__Exercise objective__
Copy out, from the data, each line containing the string "editor".

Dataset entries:

-- Opening Marker --

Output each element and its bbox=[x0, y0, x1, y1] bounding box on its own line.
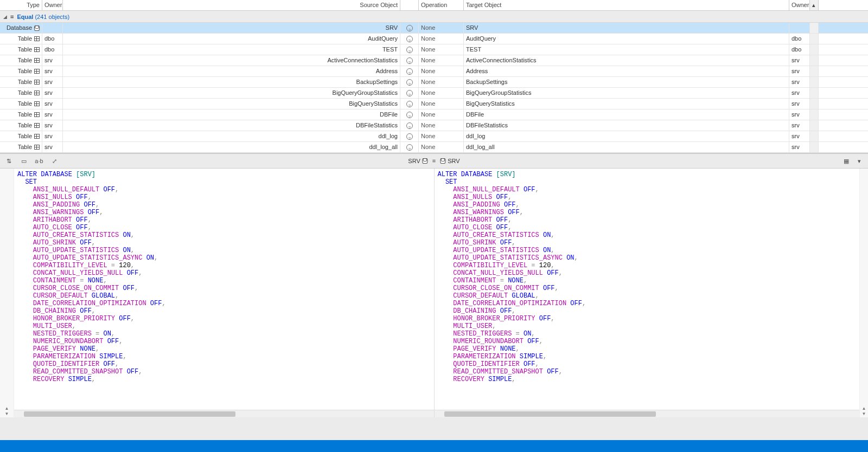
row-type-label: Table bbox=[18, 142, 32, 152]
table-icon bbox=[34, 91, 40, 95]
row-source-object: ddl_log_all bbox=[63, 142, 400, 152]
none-operation-icon bbox=[406, 101, 413, 107]
row-operation[interactable]: None bbox=[419, 66, 464, 76]
left-code-editor[interactable]: ALTER DATABASE [SRV] SET ANSI_NULL_DEFAU… bbox=[14, 169, 434, 410]
table-row[interactable]: TabledboAuditQueryNoneAuditQuerydbo bbox=[0, 34, 868, 44]
vscroll-track[interactable] bbox=[810, 44, 819, 55]
collapse-icon[interactable]: ◢ bbox=[3, 14, 7, 20]
right-hscroll[interactable] bbox=[435, 410, 860, 417]
vscroll-track[interactable] bbox=[810, 77, 819, 87]
col-header-target-object[interactable]: Target Object bbox=[464, 0, 789, 10]
row-operation[interactable]: None bbox=[419, 131, 464, 141]
col-header-owner-left[interactable]: Owner bbox=[42, 0, 63, 10]
row-owner-right: srv bbox=[789, 120, 810, 131]
row-owner-left bbox=[42, 23, 63, 33]
vscroll-track[interactable] bbox=[810, 66, 819, 76]
col-header-owner-right[interactable]: Owner bbox=[789, 0, 810, 10]
row-owner-left: srv bbox=[42, 99, 63, 109]
vscroll-track[interactable] bbox=[810, 131, 819, 141]
row-owner-left: srv bbox=[42, 109, 63, 120]
row-type-label: Table bbox=[18, 55, 32, 66]
row-owner-left: srv bbox=[42, 142, 63, 152]
row-owner-right: srv bbox=[789, 77, 810, 87]
none-operation-icon bbox=[406, 25, 413, 31]
table-row[interactable]: TablesrvDBFileStatisticsNoneDBFileStatis… bbox=[0, 120, 868, 131]
row-operation[interactable]: None bbox=[419, 88, 464, 98]
right-gutter: ▲ ▼ bbox=[859, 169, 868, 417]
vscroll-track[interactable] bbox=[810, 99, 819, 109]
left-hscroll-thumb[interactable] bbox=[24, 411, 235, 417]
row-source-object: BigQueryGroupStatistics bbox=[63, 88, 400, 98]
row-owner-right bbox=[789, 23, 810, 33]
row-operation[interactable]: None bbox=[419, 55, 464, 66]
equals-separator: = bbox=[432, 158, 436, 164]
group-row-equal[interactable]: ◢ = Equal (241 objects) bbox=[0, 11, 868, 23]
row-operation[interactable]: None bbox=[419, 77, 464, 87]
vscroll-track[interactable] bbox=[810, 142, 819, 152]
row-operation[interactable]: None bbox=[419, 23, 464, 33]
expand-icon[interactable]: ⤢ bbox=[50, 157, 59, 165]
vscroll-track[interactable] bbox=[810, 23, 819, 33]
table-row[interactable]: TablesrvActiveConnectionStatisticsNoneAc… bbox=[0, 55, 868, 66]
sync-scroll-icon[interactable]: ⇅ bbox=[4, 157, 13, 165]
col-header-spacer bbox=[400, 0, 419, 10]
row-operation[interactable]: None bbox=[419, 120, 464, 131]
row-operation[interactable]: None bbox=[419, 109, 464, 120]
table-row[interactable]: DatabaseSRVNoneSRV bbox=[0, 23, 868, 34]
table-row[interactable]: TablesrvBigQueryStatisticsNoneBigQuerySt… bbox=[0, 99, 868, 109]
dropdown-icon[interactable]: ▾ bbox=[855, 157, 864, 165]
database-icon bbox=[440, 158, 445, 164]
table-row[interactable]: TablesrvAddressNoneAddresssrv bbox=[0, 66, 868, 77]
row-target-object: ddl_log_all bbox=[464, 142, 789, 152]
left-code-pane: ▲ ▼ ALTER DATABASE [SRV] SET ANSI_NULL_D… bbox=[0, 169, 435, 417]
vscroll-track[interactable] bbox=[810, 109, 819, 120]
row-target-object: TEST bbox=[464, 44, 789, 55]
right-hscroll-thumb[interactable] bbox=[444, 411, 656, 417]
row-source-object: ddl_log bbox=[63, 131, 400, 141]
table-row[interactable]: TablesrvBackupSettingsNoneBackupSettings… bbox=[0, 77, 868, 88]
row-owner-right: dbo bbox=[789, 44, 810, 55]
grid-view-icon[interactable]: ▦ bbox=[842, 157, 851, 165]
group-label: Equal bbox=[17, 14, 33, 20]
table-icon bbox=[34, 145, 40, 150]
table-row[interactable]: TabledboTESTNoneTESTdbo bbox=[0, 44, 868, 55]
table-row[interactable]: TablesrvBigQueryGroupStatisticsNoneBigQu… bbox=[0, 88, 868, 99]
wrap-icon[interactable]: ▭ bbox=[20, 157, 28, 165]
row-type-label: Table bbox=[18, 99, 32, 109]
col-header-type[interactable]: Type bbox=[0, 0, 42, 10]
none-operation-icon bbox=[406, 122, 413, 129]
row-source-object: TEST bbox=[63, 44, 400, 55]
row-operation[interactable]: None bbox=[419, 99, 464, 109]
table-icon bbox=[34, 69, 40, 74]
row-operation[interactable]: None bbox=[419, 44, 464, 55]
table-row[interactable]: TablesrvDBFileNoneDBFilesrv bbox=[0, 109, 868, 120]
row-type-label: Table bbox=[18, 66, 32, 76]
row-operation[interactable]: None bbox=[419, 34, 464, 44]
gutter-up-icon[interactable]: ▲ bbox=[5, 406, 9, 411]
table-icon bbox=[34, 134, 40, 139]
row-operation[interactable]: None bbox=[419, 142, 464, 152]
vscroll-track[interactable] bbox=[810, 34, 819, 44]
gutter-down-icon[interactable]: ▼ bbox=[5, 412, 9, 416]
row-owner-left: srv bbox=[42, 131, 63, 141]
gutter-up-icon[interactable]: ▲ bbox=[862, 406, 866, 411]
row-owner-right: dbo bbox=[789, 34, 810, 44]
row-source-object: SRV bbox=[63, 23, 400, 33]
row-source-object: AuditQuery bbox=[63, 34, 400, 44]
col-header-source-object[interactable]: Source Object bbox=[63, 0, 400, 10]
row-owner-right: srv bbox=[789, 142, 810, 152]
right-code-editor[interactable]: ALTER DATABASE [SRV] SET ANSI_NULL_DEFAU… bbox=[435, 169, 860, 410]
row-target-object: DBFileStatistics bbox=[464, 120, 789, 131]
vscroll-track[interactable] bbox=[810, 88, 819, 98]
ab-icon[interactable]: a∙b bbox=[35, 157, 43, 165]
table-row[interactable]: Tablesrvddl_logNoneddl_logsrv bbox=[0, 131, 868, 142]
diff-code-area: ▲ ▼ ALTER DATABASE [SRV] SET ANSI_NULL_D… bbox=[0, 169, 868, 417]
vscroll-track[interactable] bbox=[810, 55, 819, 66]
table-row[interactable]: Tablesrvddl_log_allNoneddl_log_allsrv bbox=[0, 142, 868, 153]
left-hscroll[interactable] bbox=[14, 410, 434, 417]
grid-header-row: Type Owner Source Object Operation Targe… bbox=[0, 0, 868, 11]
col-header-operation[interactable]: Operation bbox=[419, 0, 464, 10]
row-target-object: AuditQuery bbox=[464, 34, 789, 44]
vscroll-track[interactable] bbox=[810, 120, 819, 131]
gutter-down-icon[interactable]: ▼ bbox=[862, 412, 866, 416]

-- Closing Marker --

__Solution for this task__
left-code-editor[interactable]: ALTER DATABASE [SRV] SET ANSI_NULL_DEFAU… bbox=[14, 169, 434, 410]
right-code-editor[interactable]: ALTER DATABASE [SRV] SET ANSI_NULL_DEFAU… bbox=[435, 169, 860, 410]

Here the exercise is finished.